Fijamos la bola plata al anzuelo con ayuda del hilo de montaje y
plomamos la mosca para aumentar su peso, antes de poner el plomo debemos
recubrir la tija con el hilo de montaje, para que este no se mueva.

2. Cortamos el sobrante de plomo y aseguramos el conjunto con el hilo de montaje y una gota de barniz.

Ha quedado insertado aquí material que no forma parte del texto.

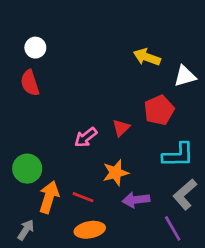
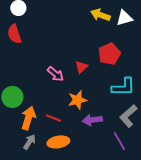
white triangle: (185, 76) -> (124, 18), moved
pink arrow: (86, 137) -> (55, 74), turned -102
gray arrow: (26, 230) -> (29, 142), moved

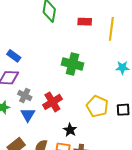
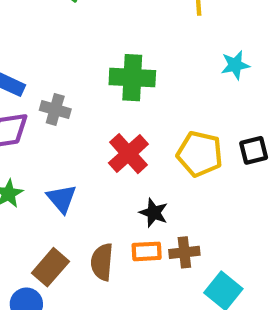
gray cross: (25, 96) -> (55, 110), moved
red cross: (52, 102) -> (128, 154), moved

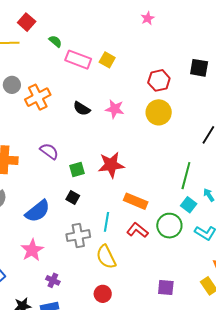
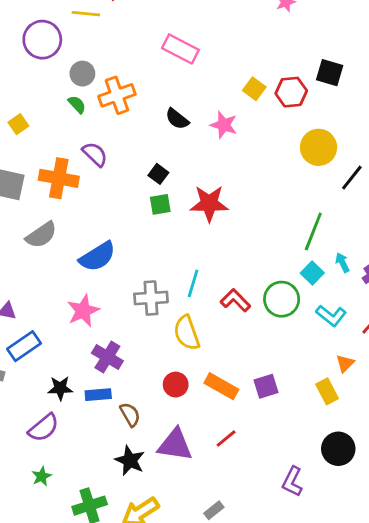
green semicircle: (55, 41) -> (77, 104), moved
yellow square: (107, 60) -> (254, 89), moved
black square: (199, 68) -> (330, 73), moved
yellow circle: (159, 112) -> (319, 147), moved
purple semicircle: (49, 151) -> (95, 154), moved
black square: (73, 198) -> (158, 174), moved
orange rectangle: (136, 201) -> (221, 386), moved
purple cross: (53, 280) -> (107, 357), size x1.5
purple square: (166, 287) -> (266, 386), turned -30

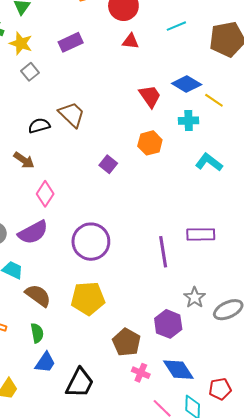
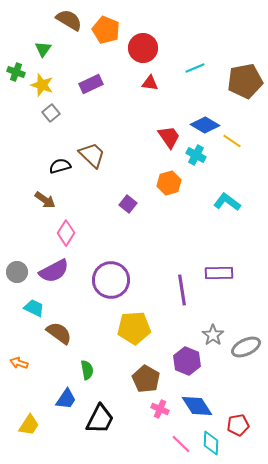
cyan cross: (189, 121) -> (196, 155), moved, turned 30
yellow pentagon: (88, 298) -> (134, 328), moved
green semicircle: (37, 333) -> (87, 370), moved

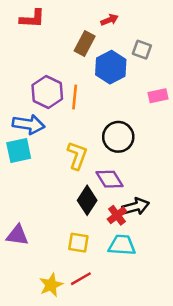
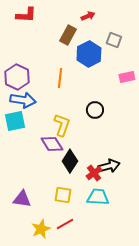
purple hexagon: (47, 92) -> (17, 77), moved
black circle: (118, 137) -> (95, 110), size x0.7
purple diamond: (110, 179) -> (52, 144), moved
purple triangle: (17, 235) -> (22, 199), moved

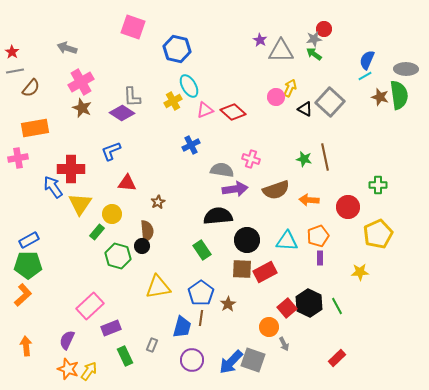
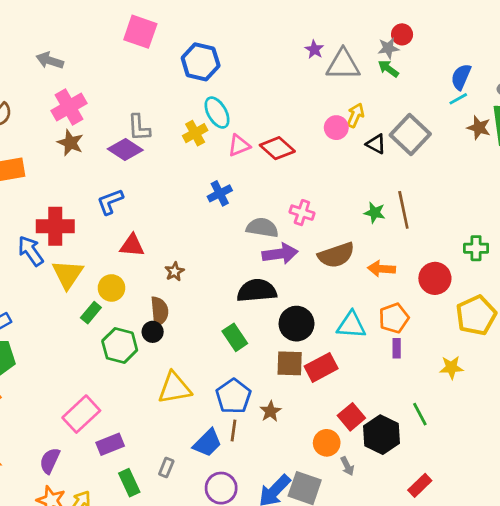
black hexagon: (309, 303) -> (381, 435), moved
blue trapezoid: (182, 327) -> (207, 443), turned 30

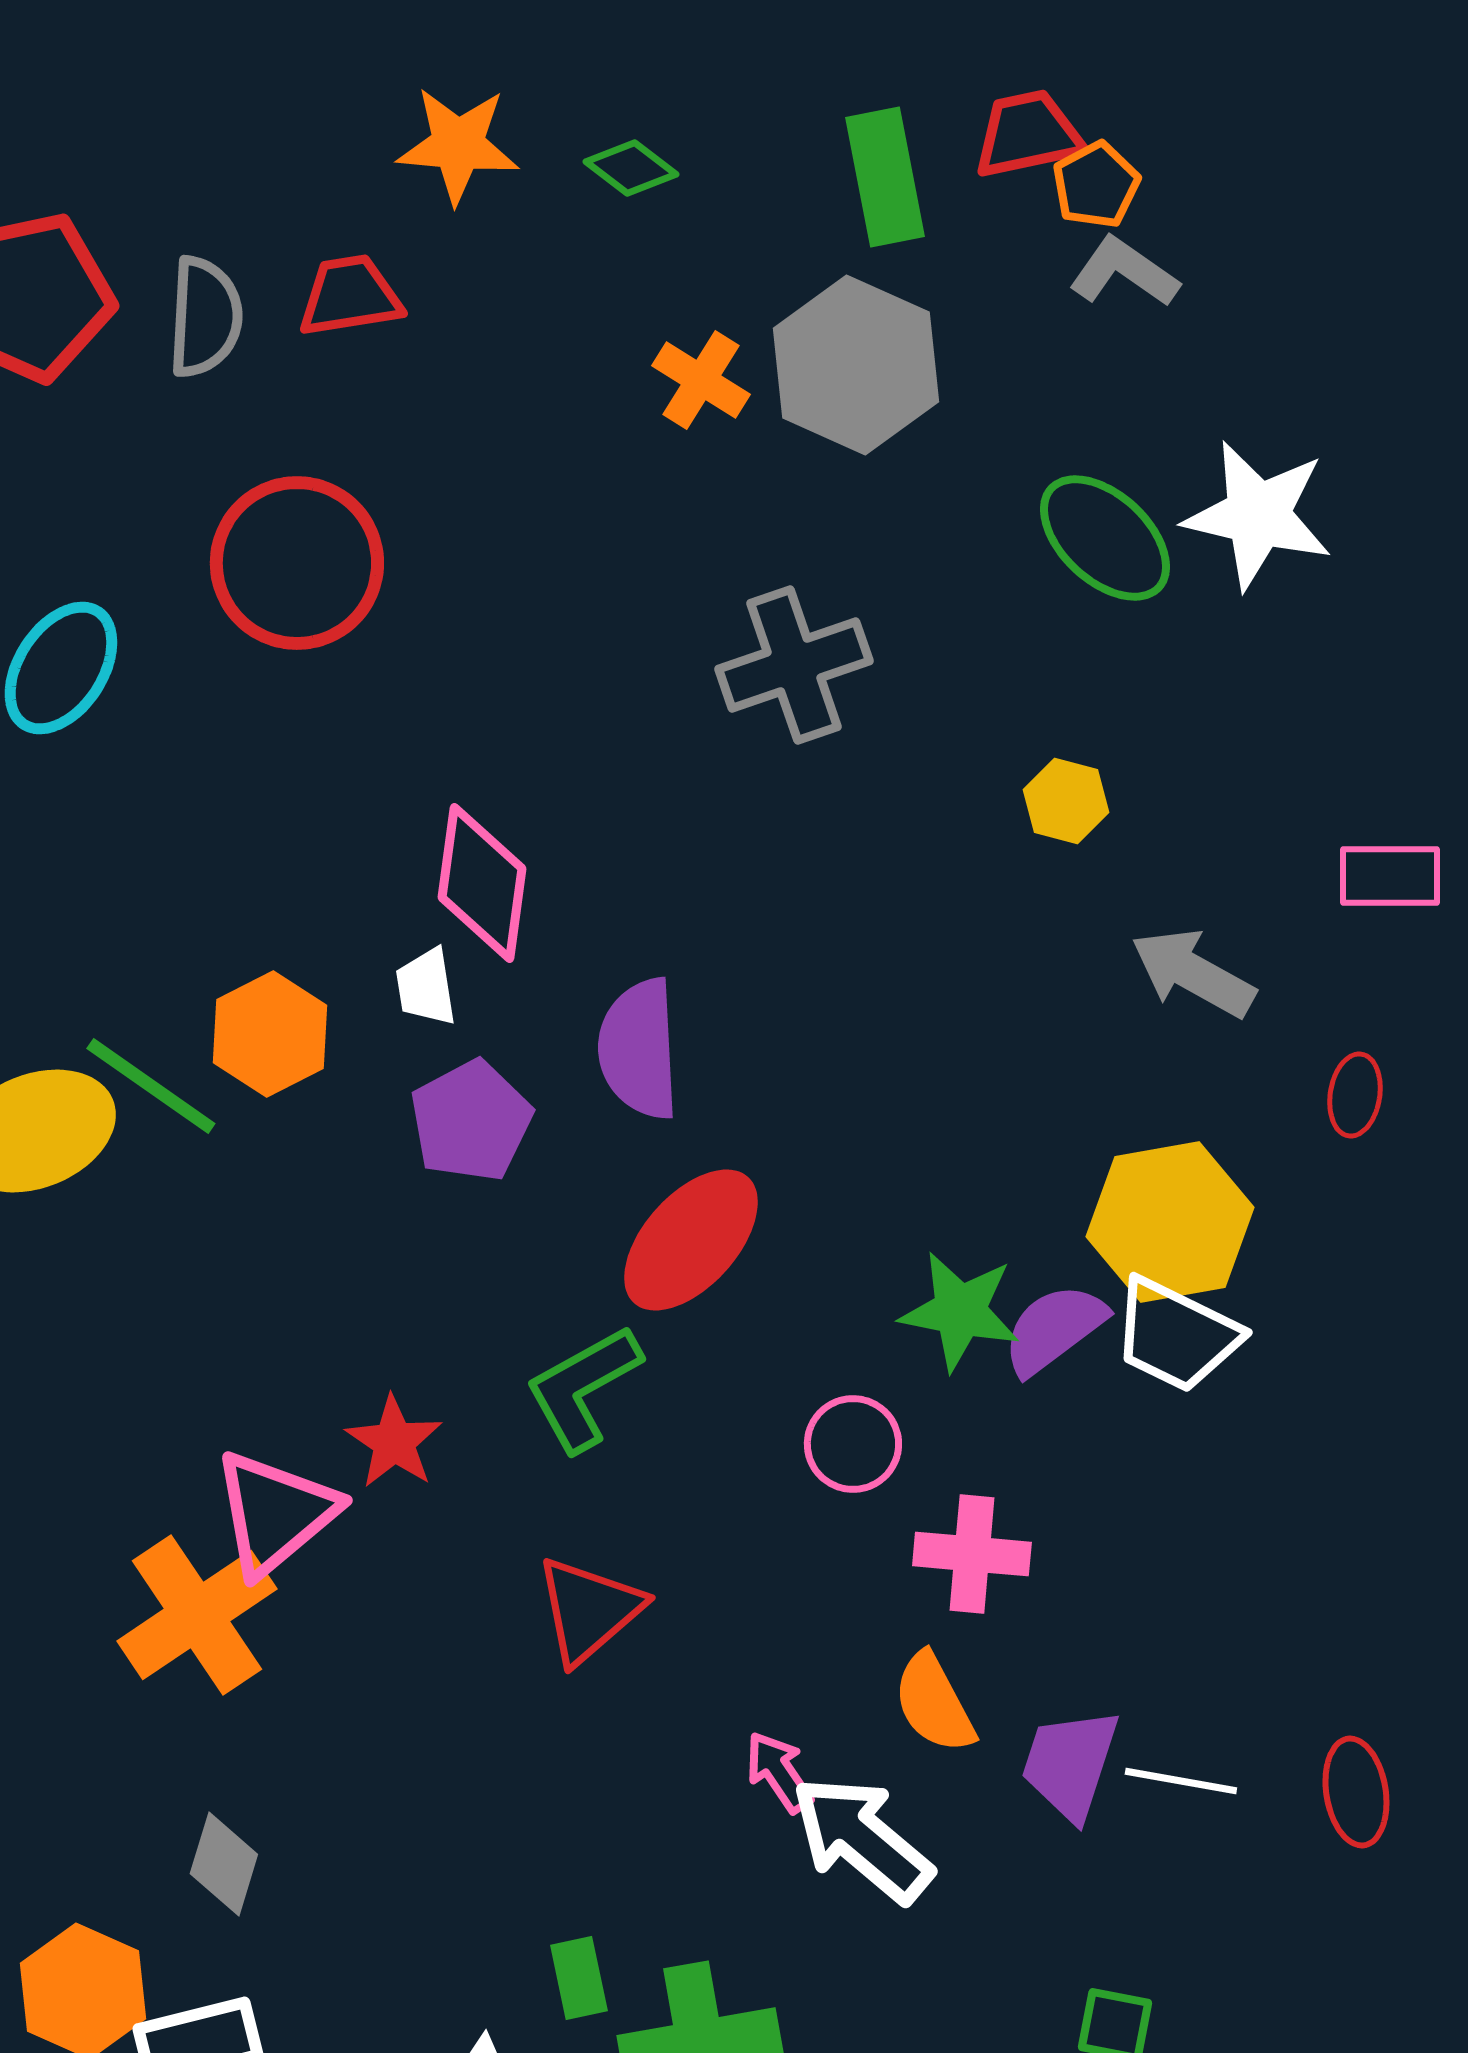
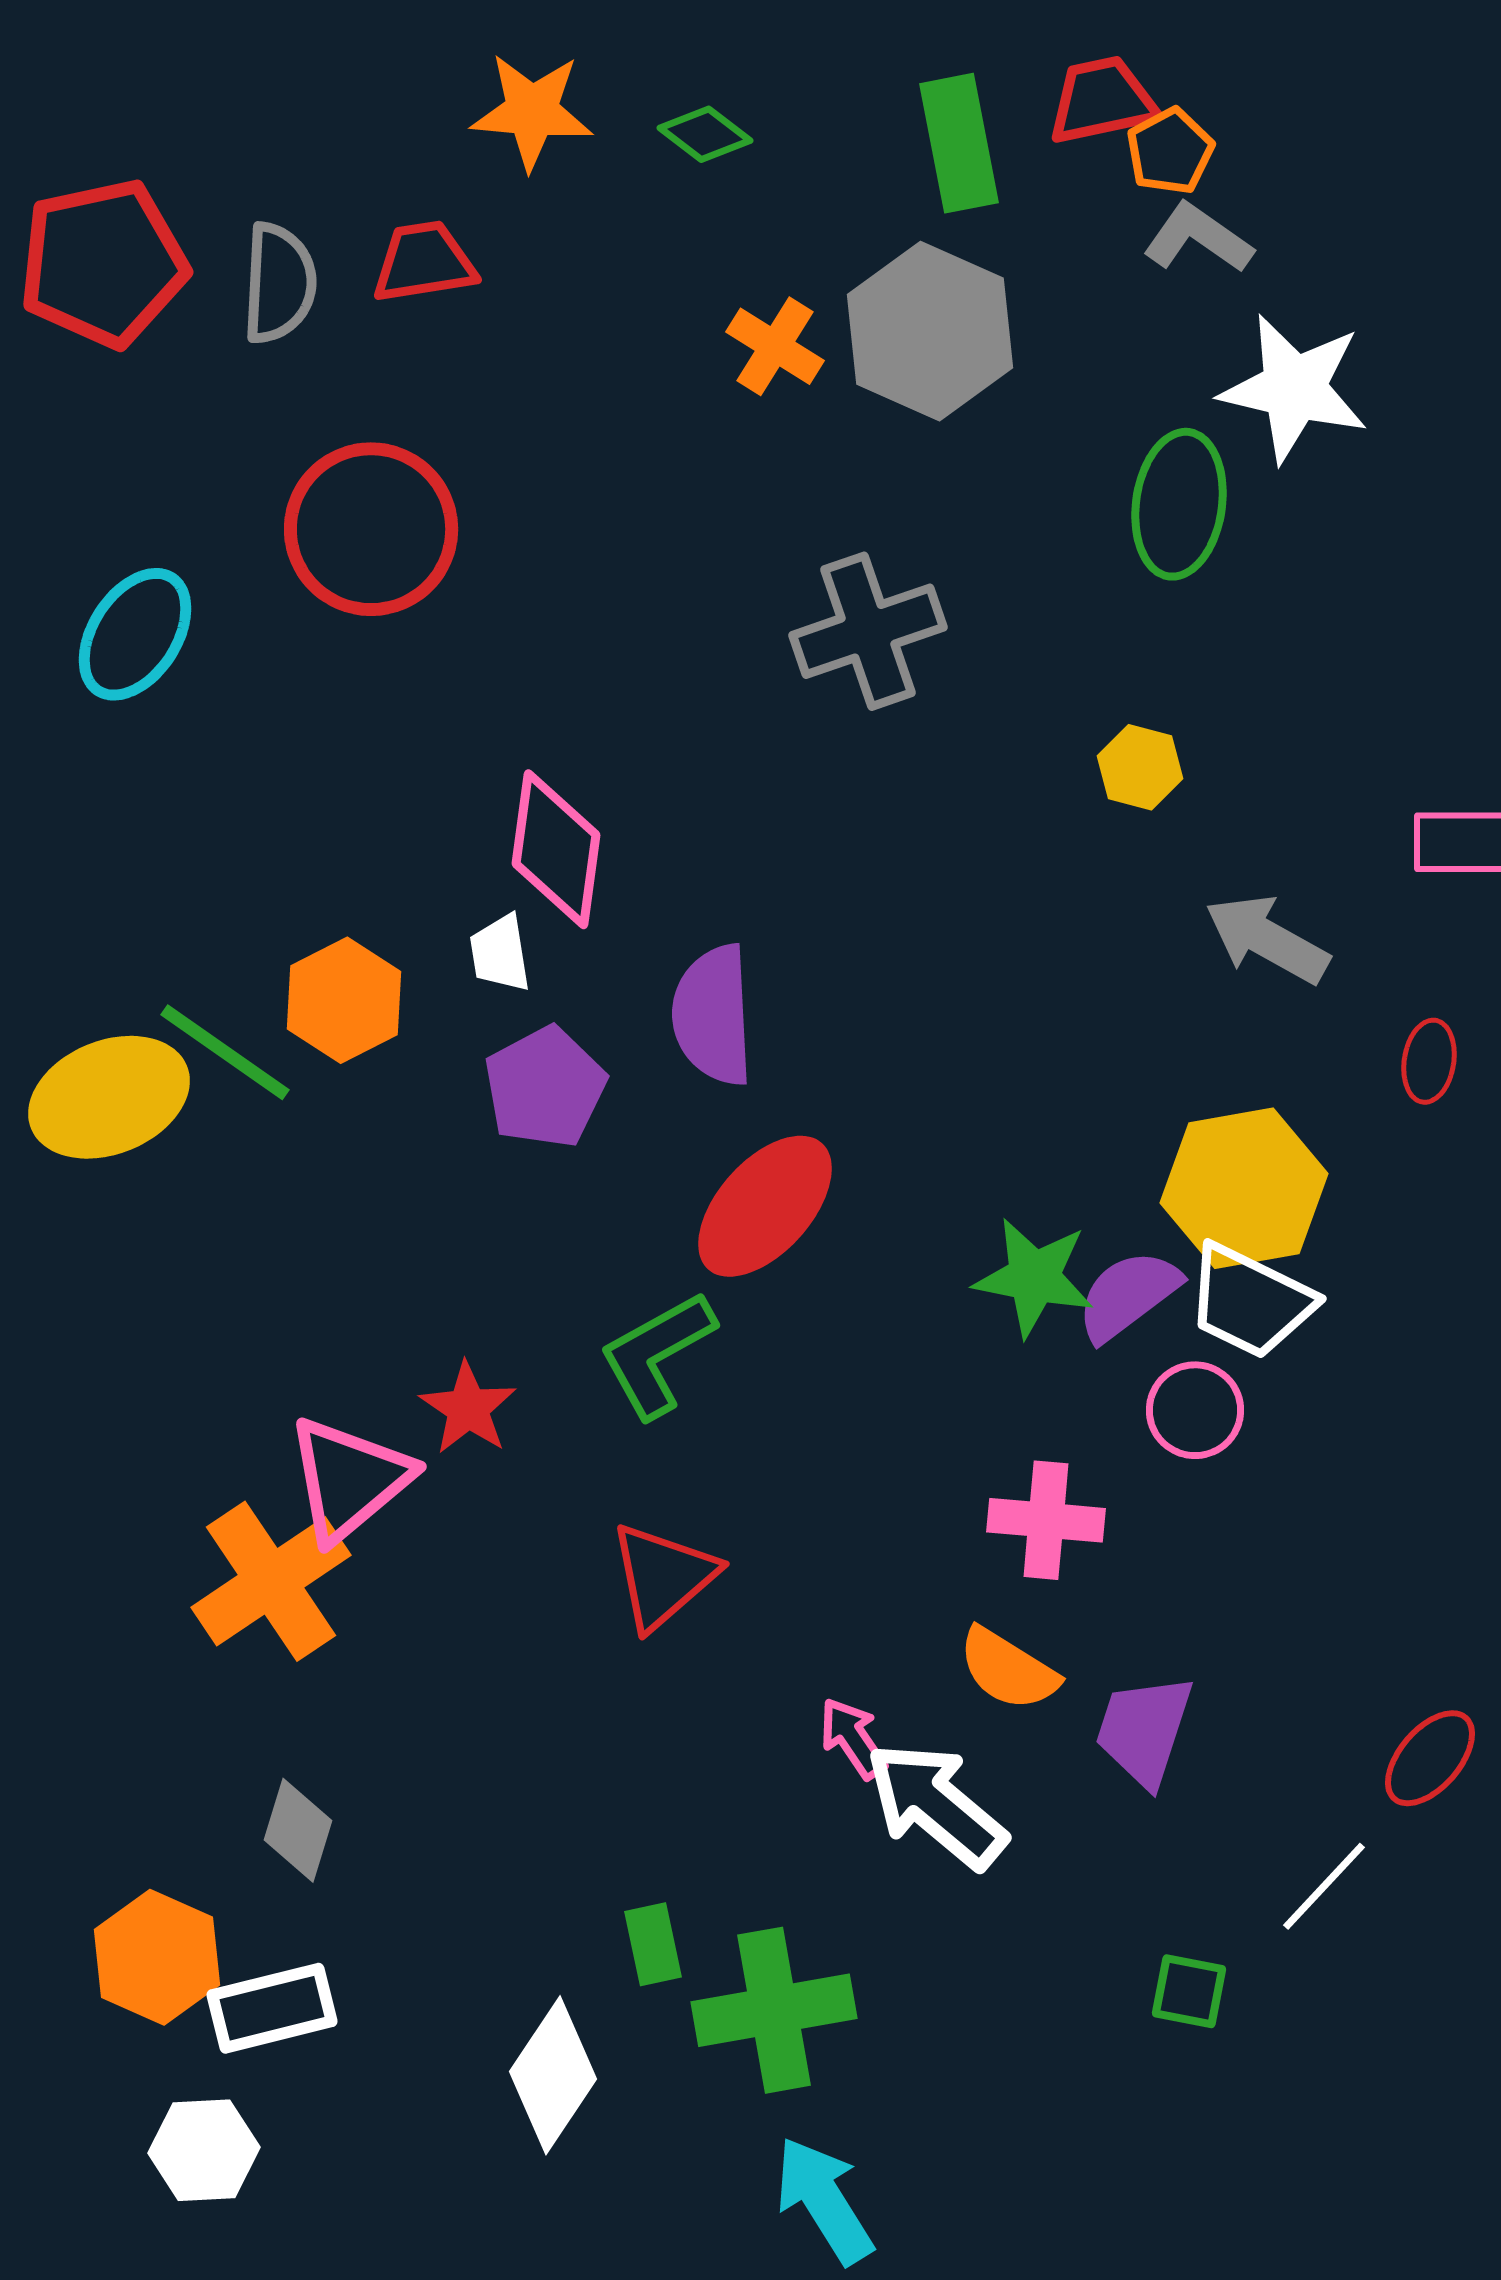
white star: (1258, 515) -> (1294, 388), moved
green ellipse: (1105, 538) -> (1179, 504), turned 55
pink circle: (853, 1444) -> (1195, 1410), moved
orange semicircle: (934, 1703) -> (1008, 1669), turned -30
white line: (1181, 1781) -> (1324, 1886), moved, turned -57
red ellipse: (1356, 1792) -> (1430, 1758), turned 50

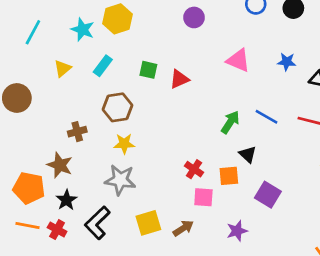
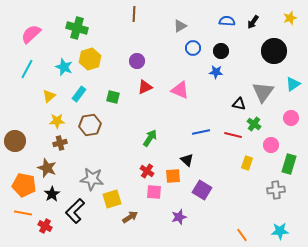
purple circle: (194, 17) -> (137, 61), moved
blue star: (287, 62) -> (216, 72), moved
red triangle: (179, 79) -> (145, 87), moved
brown circle: (17, 98) -> (15, 141), moved
blue line: (266, 117) -> (201, 132), turned -42
green arrow: (230, 122) -> (150, 138), moved
yellow star: (124, 144) -> (57, 121), moved
yellow square: (148, 223) -> (112, 199), moved
brown arrow: (183, 228) -> (130, 217), moved
red cross: (57, 230) -> (45, 226), moved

3. Colocamos 5 o 6 fibras de una pluma corzuno  de gallo de León.
4.
Sujetamos ahora 6 o 7 fibras de una pluma de cola de faisán con las que
formaremos después el cuerpo de la ninfa. Hacemos lo mismo con el hilo
de cobre.
5. Formamos el cuerpo del insecto enrollando las fibras de faisán.
6.
Brincamos el cuerpo con el hilo de cobre, es importante brincarlo en el
sentido contrario al que hemos enrollado la pluma de faisán, esto
evitara que dichas fibras se rompan con cierta facilidad.
7.
Formamos el tórax de la ninfa con unas vueltas de dubbing de liebre,
este dotará a nuestro montaje de “vida” gracias esos pelos de liebre
despeinados.
8. Por último le hacemos una bufanda con unas vueltas de hilo de montaje naranja flúor y la barnizamos. Mosca terminada.
LO QUE EL OJO NO VE
Quizás
ya os habréis fijado en el color de la pluma de faisán, no es su color
más normal, parece teñida de negro, pero no lo esta. Realmente cuando
tenemos en nuestras manos unas plumas de cola de faisán vemos que hay
algunas fibras de color marrón y otras de un color marrón muy oscuro,
casi negro, estas son las que utilizo para hacer esta ninfa, su
combinación con una cabeza plata la hacen más eficaz. En esta imagen se
puede apreciar la diferencia entre los tonos.

A PIE DE RIO
Recuerdo
el primer día que probé esta ninfa, el rio, mi querido Valcarce en su
TLSM, en Villafranca del Bierzo. Bajaba crecido y el primer lance que
hice con mi aparejo fue en una rasera, apenas cubría un metro y podía
ver las ninfas derivar gracias al brillo de las cabezas, fue la primera
vez que vi en esas condiciones descolgarse una bonita trucha para coger
mi ninfa, esas decimas de segundo en las que se te pone el corazón a
cien y debes templar los nervios para clavar a tiempo, no se borrarán de
mi memoria.
Sería
después de todo el año de pesca cuando se ganaría apelativos como la
“Beckham” entre los compañeros de pesca, aun no sabemos muy bien porque,
pero ya no me olvidaré de este montaje tan efectivo al que siempre
recurro para pescar a la polaca con dos ninfas.